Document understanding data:
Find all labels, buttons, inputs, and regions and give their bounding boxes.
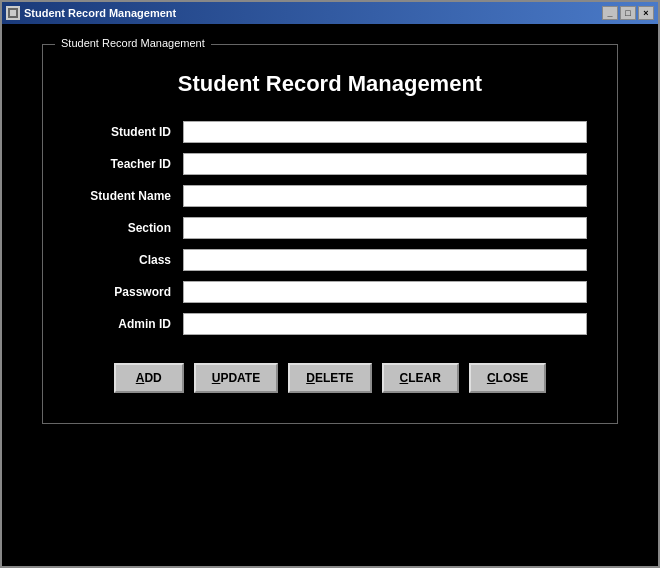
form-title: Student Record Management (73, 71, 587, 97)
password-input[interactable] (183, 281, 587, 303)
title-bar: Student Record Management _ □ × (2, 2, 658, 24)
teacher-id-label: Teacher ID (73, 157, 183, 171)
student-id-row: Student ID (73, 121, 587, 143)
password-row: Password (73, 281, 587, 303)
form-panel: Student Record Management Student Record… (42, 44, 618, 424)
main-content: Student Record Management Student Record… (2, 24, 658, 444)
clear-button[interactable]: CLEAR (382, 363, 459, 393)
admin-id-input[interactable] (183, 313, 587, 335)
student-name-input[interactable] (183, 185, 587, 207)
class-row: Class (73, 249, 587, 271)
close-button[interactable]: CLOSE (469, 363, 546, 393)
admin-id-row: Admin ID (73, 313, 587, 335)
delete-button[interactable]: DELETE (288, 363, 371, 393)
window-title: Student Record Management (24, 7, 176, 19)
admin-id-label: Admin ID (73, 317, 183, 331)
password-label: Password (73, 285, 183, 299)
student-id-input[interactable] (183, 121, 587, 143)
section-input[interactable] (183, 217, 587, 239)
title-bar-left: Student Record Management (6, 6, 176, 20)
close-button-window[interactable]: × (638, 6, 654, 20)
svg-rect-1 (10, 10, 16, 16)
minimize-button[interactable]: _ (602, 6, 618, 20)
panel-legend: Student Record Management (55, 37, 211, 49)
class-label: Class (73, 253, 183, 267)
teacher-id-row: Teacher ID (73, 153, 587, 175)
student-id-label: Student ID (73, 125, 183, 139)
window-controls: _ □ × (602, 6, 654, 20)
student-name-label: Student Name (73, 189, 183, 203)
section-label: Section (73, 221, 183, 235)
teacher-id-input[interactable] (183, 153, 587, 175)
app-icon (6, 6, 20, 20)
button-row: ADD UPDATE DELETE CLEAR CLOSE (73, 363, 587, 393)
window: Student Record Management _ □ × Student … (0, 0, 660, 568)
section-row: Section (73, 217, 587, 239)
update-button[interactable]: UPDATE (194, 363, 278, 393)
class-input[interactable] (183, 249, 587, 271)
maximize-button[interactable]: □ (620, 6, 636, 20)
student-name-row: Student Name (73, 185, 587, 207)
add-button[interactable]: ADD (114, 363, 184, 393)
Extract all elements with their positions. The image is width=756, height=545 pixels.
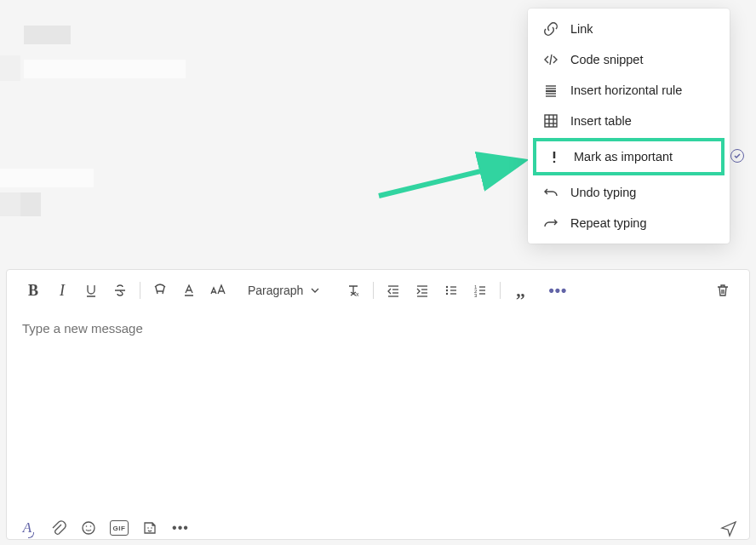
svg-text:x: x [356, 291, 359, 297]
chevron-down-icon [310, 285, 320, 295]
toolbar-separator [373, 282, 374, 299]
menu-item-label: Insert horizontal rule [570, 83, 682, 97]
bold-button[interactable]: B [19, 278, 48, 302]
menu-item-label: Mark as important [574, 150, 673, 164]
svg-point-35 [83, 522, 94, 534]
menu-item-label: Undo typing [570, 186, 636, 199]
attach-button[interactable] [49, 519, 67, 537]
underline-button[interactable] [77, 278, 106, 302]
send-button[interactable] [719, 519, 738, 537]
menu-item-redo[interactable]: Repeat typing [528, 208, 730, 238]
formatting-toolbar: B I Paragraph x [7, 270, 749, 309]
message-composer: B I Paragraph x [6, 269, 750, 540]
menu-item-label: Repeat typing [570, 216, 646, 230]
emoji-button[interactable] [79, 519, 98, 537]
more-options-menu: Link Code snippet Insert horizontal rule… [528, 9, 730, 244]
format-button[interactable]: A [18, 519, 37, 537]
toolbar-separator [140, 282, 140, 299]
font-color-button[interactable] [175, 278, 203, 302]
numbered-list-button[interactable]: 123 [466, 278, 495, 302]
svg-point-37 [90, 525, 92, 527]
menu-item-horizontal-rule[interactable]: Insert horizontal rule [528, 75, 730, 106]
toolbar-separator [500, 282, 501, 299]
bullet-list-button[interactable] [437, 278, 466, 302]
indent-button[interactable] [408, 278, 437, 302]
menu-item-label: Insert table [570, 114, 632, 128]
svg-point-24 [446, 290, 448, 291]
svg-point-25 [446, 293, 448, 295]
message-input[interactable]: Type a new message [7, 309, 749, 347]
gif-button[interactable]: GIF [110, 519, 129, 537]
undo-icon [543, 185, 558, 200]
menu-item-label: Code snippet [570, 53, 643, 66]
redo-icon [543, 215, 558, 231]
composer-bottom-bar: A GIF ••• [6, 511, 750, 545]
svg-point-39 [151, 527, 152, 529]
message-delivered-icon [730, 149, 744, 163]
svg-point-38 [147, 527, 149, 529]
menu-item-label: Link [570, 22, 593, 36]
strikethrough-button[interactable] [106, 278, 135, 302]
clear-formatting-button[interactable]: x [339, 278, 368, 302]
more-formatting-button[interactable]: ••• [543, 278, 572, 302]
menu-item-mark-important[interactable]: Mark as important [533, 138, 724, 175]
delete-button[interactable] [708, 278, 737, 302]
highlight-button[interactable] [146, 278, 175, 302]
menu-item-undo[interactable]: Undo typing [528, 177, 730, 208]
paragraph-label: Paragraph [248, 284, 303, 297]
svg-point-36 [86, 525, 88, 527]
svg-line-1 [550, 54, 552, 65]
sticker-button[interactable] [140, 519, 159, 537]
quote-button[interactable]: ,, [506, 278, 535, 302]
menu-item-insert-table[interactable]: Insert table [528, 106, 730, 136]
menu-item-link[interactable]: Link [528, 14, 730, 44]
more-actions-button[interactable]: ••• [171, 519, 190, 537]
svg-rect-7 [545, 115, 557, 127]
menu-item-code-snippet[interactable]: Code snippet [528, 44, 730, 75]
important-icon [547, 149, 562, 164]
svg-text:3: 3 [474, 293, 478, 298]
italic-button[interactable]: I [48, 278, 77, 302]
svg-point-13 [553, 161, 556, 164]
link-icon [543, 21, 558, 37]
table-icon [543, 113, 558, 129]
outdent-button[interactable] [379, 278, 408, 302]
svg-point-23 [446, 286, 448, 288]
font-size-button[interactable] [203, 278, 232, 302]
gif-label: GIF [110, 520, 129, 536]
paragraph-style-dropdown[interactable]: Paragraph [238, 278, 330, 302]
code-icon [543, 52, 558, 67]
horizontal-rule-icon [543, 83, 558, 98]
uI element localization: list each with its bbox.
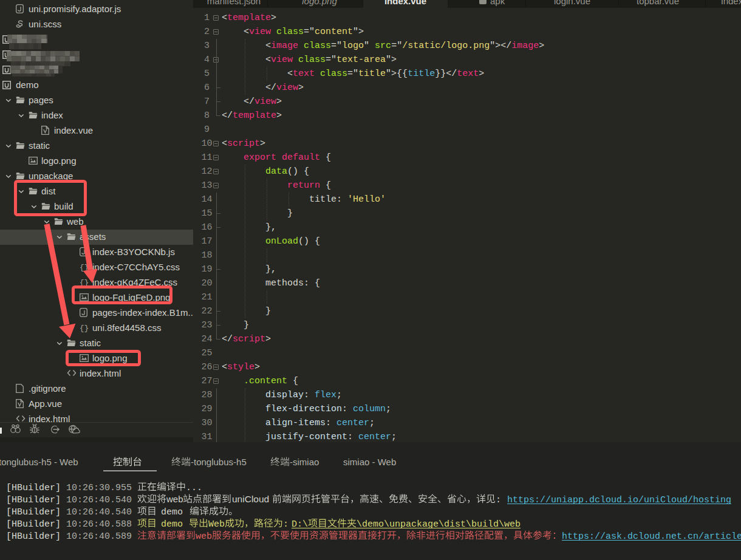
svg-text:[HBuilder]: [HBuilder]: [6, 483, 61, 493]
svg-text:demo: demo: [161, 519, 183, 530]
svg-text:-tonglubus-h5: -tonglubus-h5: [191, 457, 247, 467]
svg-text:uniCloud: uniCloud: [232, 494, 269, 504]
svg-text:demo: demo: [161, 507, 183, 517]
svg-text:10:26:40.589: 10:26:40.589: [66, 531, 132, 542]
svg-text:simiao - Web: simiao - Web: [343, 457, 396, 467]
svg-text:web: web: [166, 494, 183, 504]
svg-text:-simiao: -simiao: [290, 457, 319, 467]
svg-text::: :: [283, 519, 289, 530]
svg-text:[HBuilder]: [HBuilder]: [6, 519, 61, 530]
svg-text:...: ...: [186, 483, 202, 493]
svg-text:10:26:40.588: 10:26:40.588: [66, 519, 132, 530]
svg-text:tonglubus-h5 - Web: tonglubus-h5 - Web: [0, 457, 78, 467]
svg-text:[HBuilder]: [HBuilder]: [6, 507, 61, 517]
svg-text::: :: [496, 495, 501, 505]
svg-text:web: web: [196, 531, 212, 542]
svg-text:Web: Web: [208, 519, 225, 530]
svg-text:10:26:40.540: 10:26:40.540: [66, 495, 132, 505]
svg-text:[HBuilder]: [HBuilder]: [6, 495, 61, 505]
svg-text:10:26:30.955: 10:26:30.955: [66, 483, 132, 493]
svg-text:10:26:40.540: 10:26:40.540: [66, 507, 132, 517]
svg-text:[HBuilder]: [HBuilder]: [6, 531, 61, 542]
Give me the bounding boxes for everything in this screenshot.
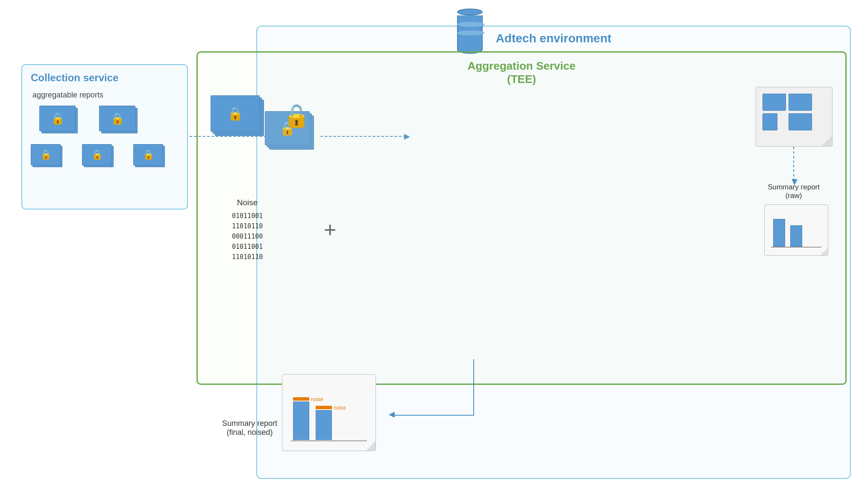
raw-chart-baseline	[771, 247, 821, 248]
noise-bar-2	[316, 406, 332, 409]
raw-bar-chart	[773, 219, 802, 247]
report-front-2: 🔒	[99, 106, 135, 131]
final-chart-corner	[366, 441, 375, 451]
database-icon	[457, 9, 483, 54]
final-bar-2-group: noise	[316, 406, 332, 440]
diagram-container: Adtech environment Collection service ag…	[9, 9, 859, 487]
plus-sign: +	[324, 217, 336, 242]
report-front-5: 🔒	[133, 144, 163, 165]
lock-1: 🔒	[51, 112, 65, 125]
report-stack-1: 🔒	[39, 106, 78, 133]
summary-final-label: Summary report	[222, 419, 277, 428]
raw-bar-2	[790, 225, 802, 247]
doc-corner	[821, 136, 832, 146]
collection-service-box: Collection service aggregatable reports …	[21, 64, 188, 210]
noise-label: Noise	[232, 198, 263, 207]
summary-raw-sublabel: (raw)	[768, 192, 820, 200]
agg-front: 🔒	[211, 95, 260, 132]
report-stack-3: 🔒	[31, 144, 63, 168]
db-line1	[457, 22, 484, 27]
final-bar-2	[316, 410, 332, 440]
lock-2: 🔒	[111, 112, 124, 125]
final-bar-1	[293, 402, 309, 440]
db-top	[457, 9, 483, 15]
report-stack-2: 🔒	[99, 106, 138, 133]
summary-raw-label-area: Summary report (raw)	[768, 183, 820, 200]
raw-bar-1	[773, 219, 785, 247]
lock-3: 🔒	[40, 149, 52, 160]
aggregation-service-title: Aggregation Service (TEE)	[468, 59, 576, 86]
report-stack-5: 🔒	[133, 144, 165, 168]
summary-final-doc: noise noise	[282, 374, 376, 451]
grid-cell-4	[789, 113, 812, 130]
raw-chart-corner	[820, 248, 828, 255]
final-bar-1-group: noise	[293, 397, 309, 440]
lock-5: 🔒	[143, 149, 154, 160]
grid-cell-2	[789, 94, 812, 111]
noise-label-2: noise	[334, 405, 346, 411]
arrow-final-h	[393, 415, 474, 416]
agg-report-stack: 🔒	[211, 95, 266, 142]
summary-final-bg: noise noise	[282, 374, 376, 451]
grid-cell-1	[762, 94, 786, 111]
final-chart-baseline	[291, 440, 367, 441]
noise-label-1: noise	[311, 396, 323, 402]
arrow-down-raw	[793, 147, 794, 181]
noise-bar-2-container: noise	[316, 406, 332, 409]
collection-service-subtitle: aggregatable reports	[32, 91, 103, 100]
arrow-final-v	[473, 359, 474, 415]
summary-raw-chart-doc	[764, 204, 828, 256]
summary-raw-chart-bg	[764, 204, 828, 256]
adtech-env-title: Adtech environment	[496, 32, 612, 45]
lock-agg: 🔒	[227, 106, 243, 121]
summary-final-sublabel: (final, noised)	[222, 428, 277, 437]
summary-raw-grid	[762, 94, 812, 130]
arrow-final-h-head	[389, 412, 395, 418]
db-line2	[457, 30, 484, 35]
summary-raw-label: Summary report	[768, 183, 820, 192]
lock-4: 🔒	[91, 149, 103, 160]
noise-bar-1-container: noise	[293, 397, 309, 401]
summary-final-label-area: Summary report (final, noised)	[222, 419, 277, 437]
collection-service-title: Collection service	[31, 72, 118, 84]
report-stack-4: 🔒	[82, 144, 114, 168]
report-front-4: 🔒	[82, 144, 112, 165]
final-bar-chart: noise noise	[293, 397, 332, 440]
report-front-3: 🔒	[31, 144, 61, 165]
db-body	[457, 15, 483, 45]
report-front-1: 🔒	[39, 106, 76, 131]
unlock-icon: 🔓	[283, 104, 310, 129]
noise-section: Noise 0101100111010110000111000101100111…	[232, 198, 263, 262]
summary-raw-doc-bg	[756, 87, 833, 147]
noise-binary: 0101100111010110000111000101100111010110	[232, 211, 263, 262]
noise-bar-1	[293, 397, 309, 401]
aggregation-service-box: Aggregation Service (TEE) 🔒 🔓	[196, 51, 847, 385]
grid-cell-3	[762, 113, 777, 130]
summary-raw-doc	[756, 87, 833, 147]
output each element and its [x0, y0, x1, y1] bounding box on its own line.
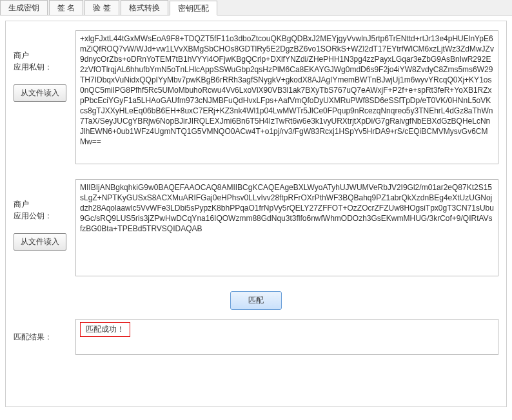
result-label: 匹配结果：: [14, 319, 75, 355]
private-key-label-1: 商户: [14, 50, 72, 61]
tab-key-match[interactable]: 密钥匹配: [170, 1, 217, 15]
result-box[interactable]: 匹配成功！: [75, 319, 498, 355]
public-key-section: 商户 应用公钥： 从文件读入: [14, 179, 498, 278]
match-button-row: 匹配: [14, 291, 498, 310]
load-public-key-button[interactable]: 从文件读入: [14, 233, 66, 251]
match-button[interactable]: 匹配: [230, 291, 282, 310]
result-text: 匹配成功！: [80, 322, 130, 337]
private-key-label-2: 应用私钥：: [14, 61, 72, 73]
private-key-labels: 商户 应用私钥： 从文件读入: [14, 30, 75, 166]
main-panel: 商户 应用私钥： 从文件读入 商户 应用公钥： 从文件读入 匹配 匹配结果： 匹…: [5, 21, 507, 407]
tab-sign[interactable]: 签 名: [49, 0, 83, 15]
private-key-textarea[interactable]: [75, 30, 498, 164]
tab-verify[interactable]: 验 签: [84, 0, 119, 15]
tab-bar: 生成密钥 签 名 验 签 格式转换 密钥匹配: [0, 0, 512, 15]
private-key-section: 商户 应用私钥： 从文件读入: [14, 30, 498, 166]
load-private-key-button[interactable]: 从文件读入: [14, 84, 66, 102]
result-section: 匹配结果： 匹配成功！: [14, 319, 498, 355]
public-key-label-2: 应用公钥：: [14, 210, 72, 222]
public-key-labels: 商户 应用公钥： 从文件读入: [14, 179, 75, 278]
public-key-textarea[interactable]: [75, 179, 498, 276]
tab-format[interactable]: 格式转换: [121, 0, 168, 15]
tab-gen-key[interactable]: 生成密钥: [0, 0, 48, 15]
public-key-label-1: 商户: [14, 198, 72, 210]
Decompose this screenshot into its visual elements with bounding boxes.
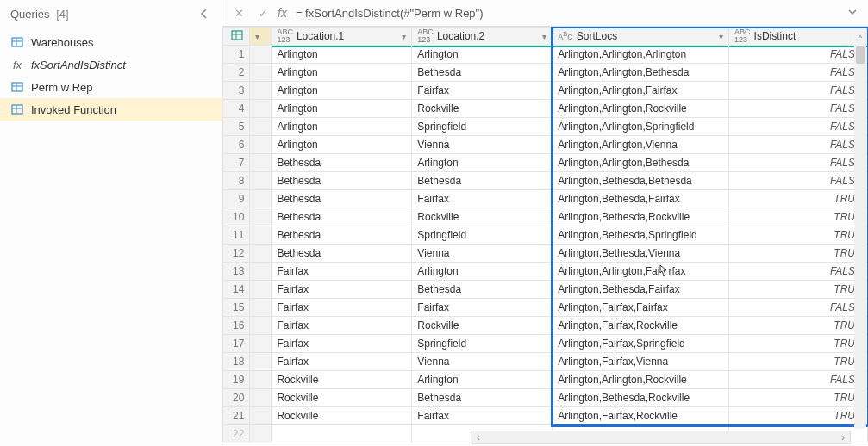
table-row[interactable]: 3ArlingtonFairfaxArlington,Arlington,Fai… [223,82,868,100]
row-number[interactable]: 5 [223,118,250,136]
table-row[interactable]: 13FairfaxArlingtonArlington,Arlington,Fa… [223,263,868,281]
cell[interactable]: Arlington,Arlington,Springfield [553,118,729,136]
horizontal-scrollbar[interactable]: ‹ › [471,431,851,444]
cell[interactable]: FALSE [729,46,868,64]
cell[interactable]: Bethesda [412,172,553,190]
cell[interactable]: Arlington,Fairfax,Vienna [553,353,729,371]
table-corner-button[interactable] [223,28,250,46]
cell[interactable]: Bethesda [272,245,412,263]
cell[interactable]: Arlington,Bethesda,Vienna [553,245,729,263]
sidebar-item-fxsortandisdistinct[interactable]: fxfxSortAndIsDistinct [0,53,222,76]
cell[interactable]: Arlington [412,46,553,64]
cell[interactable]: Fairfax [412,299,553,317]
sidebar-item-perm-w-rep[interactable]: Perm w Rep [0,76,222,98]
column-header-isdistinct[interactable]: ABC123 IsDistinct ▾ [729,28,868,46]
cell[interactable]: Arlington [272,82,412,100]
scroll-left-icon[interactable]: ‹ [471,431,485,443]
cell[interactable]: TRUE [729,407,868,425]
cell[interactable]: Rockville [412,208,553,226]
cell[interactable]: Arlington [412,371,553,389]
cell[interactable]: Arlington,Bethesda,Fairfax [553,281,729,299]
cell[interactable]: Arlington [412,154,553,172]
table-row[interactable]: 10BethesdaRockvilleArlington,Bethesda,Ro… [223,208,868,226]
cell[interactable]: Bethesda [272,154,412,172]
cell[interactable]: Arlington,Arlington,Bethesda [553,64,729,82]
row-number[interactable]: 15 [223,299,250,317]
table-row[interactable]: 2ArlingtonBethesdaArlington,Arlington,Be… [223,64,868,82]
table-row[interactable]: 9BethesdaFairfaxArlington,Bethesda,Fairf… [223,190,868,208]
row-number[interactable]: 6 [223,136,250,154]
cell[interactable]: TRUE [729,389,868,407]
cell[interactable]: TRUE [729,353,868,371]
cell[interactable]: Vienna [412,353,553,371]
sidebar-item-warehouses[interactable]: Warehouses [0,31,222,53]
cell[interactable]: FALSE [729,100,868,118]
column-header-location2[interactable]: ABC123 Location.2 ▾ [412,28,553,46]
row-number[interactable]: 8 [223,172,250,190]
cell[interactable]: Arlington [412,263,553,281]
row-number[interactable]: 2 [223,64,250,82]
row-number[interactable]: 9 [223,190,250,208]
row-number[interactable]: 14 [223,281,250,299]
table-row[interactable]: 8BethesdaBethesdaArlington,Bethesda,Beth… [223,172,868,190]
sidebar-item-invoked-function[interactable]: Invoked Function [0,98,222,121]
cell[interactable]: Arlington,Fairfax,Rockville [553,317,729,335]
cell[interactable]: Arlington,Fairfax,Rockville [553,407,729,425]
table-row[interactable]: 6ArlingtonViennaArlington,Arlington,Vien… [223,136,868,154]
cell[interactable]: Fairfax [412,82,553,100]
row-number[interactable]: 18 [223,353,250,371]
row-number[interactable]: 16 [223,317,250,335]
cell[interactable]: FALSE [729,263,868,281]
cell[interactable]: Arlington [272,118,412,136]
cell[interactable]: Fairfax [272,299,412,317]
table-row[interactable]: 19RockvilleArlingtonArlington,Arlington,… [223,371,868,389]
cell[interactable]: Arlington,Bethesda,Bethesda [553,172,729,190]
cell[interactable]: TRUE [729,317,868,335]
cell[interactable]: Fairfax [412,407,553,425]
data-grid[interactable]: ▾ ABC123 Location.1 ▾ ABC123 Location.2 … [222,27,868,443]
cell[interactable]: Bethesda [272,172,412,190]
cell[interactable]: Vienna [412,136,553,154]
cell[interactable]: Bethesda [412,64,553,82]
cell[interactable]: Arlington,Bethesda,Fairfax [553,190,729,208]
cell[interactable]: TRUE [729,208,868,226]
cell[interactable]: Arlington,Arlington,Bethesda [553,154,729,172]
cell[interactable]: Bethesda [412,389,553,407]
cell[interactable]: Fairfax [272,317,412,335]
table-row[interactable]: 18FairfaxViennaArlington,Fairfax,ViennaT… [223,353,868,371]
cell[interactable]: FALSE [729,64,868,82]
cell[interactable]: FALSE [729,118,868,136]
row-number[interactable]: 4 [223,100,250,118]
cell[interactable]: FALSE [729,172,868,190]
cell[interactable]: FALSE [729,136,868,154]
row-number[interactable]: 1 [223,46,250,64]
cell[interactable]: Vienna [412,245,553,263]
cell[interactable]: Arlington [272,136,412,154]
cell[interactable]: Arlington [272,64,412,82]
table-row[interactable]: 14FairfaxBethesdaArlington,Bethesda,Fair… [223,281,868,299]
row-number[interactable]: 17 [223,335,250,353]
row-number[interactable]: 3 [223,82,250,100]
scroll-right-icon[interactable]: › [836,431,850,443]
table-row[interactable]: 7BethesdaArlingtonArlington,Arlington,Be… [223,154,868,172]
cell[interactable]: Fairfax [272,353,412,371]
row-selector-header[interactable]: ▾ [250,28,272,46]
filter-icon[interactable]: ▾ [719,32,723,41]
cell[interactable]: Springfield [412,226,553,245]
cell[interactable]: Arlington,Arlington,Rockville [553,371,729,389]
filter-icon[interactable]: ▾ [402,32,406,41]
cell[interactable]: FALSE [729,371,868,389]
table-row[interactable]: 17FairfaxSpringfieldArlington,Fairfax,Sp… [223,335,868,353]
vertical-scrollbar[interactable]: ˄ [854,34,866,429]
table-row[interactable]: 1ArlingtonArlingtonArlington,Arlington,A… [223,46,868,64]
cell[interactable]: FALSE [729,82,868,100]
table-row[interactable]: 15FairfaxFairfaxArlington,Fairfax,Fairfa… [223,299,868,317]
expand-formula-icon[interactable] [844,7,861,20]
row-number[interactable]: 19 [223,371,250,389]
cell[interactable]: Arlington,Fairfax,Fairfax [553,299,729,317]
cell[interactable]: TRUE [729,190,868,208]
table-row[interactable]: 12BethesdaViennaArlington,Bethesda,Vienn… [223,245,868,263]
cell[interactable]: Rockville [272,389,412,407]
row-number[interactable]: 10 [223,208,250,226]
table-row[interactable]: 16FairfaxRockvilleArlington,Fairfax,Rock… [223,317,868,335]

Work order: Each line of the data that has the string "environment" should be returned.

Answer to this task:
diagram-container: Adtech environment Collection service ag…	[9, 9, 859, 487]
adtech-env-title: Adtech environment	[496, 32, 612, 45]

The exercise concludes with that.